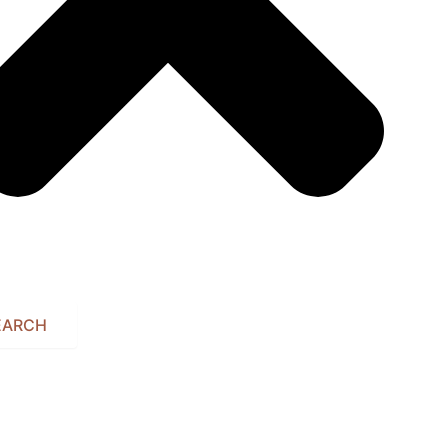
EARCH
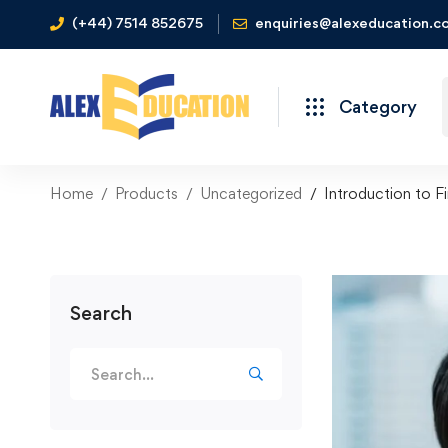
(+44) 7514 852675
enquiries@alexeducation.co
Category
Home
Products
Uncategorized
Introduction to F
Search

EXERCISE DETAILS: Please output the material above unchanged, apart from removing the pictures.

EXERCISE RESULT:
EARCH
(+44) 7514 852675
enquiries@alexeducation.co
Category
Home
Products
Uncategorized
Introduction to F
Search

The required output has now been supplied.